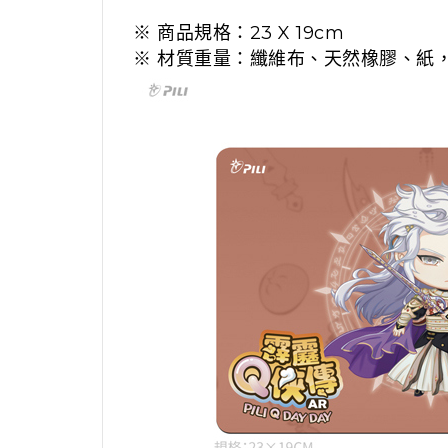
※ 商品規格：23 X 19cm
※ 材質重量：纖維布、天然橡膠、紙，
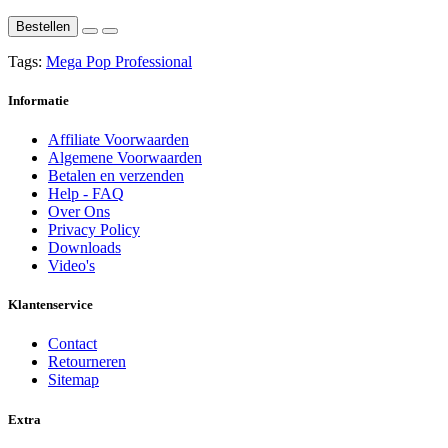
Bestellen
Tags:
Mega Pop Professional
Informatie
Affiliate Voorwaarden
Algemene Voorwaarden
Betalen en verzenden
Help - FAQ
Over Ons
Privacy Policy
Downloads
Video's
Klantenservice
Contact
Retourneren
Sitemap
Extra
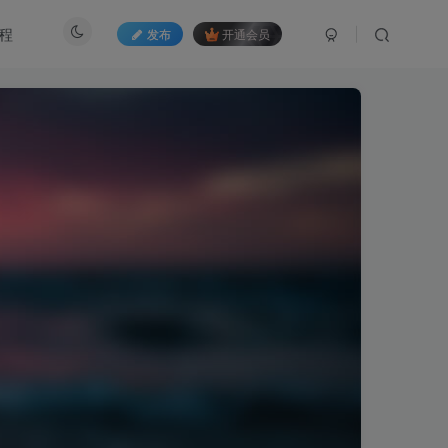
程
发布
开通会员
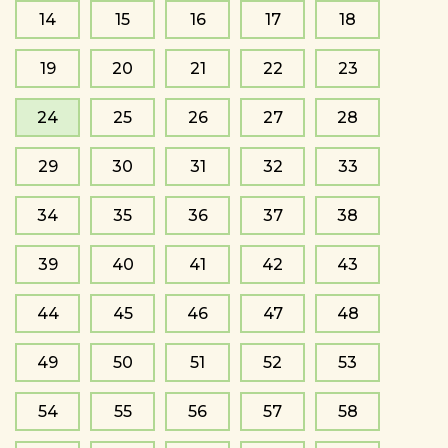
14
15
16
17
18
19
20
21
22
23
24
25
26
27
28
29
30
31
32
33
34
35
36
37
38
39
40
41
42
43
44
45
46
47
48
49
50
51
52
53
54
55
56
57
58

What the task requires:
Among the entries above, which lines include "Voorwaarden"? List them all.

Answer for this exercise:
Affiliate Voorwaarden
Algemene Voorwaarden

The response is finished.